Institute of Biochemistry and Biology, University of Potsdam, Karl-Liebknecht-Str. 24-25, Haus 20, 14476 Potsdam


Email:               rene.schneideruni-potsdamde



Open positions:

Position CRC1644/B22 – PhD student Schneider group


Project Overview:

We aim to study how the water-conducting xylem of Arabidopsis thaliana adapts to different environmental conditions by examining its sophisticated cell wall patterns. We will use different ecotypes of this species that have evolved in (and thus adapted to) variable climates around the world.

Key Hypotheses:

  1. The patterning of xylem cell walls affects the plant's ability to transport water.
  2. Plants adapted to different climates can adjust their xylem walls differentially in response to changes in water availability.

Research Methods:

  • Leverage the known genetic diversity of Arabidopsis ecotypes to identify genes involved in xylem wall plasticity.
  • Use of high-throughput imaging and automated image analysis to identify high- and low-plasticity ecotypes concerning xylem cell wall changes upon water limitation
  • Employ a robotic phenotyping system to measure seedling growth under various conditions, not limited to water availability.

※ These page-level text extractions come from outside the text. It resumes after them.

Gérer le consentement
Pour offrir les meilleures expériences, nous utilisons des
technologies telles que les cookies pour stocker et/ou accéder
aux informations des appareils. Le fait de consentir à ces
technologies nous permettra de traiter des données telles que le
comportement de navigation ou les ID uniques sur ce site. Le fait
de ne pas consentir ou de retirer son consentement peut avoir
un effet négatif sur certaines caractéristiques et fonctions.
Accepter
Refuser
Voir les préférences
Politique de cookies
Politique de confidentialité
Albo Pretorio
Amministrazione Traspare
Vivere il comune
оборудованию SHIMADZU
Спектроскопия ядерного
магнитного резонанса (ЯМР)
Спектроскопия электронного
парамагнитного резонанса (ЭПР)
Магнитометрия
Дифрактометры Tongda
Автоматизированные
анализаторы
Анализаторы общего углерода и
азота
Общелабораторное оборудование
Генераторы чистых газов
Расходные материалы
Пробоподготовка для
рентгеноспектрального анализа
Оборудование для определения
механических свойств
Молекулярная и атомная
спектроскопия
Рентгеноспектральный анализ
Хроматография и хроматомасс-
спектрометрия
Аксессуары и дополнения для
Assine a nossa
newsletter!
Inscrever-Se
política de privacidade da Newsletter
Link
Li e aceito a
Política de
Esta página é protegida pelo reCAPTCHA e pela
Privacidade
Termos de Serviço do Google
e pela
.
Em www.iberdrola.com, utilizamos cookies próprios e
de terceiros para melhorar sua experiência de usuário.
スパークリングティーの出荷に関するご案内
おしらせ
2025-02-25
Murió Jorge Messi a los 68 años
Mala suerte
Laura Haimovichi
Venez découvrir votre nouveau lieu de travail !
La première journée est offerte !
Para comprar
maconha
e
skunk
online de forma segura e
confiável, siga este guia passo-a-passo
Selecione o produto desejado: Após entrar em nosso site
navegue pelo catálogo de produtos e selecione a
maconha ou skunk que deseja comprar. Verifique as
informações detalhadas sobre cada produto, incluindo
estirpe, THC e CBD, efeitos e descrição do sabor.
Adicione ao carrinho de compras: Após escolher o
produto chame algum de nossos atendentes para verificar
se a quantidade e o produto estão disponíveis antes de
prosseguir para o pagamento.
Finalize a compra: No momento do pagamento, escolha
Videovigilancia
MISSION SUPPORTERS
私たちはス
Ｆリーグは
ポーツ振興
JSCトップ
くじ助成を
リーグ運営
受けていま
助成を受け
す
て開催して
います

Role of the PhD Candidate:

  • Create innovative image post-processing tools and analytical methods to quantify high-throughput phenotyping data, supporting quantitative genetics research across the entire CRC 1644.
  • Make the robotics-based imaging platform available to the entire CRC 1644, fostering extensive collaboration on various scientific projects within the CRC.


  • Engage in cutting-edge research with state-of-the-art technology.
  • Contribute to a deeper understanding of plant adaptation and water transport mechanisms.
  • Collaborate with a diverse team of scientists.

This project offers an excellent opportunity to work on pioneering research in plant biology and computational analysis.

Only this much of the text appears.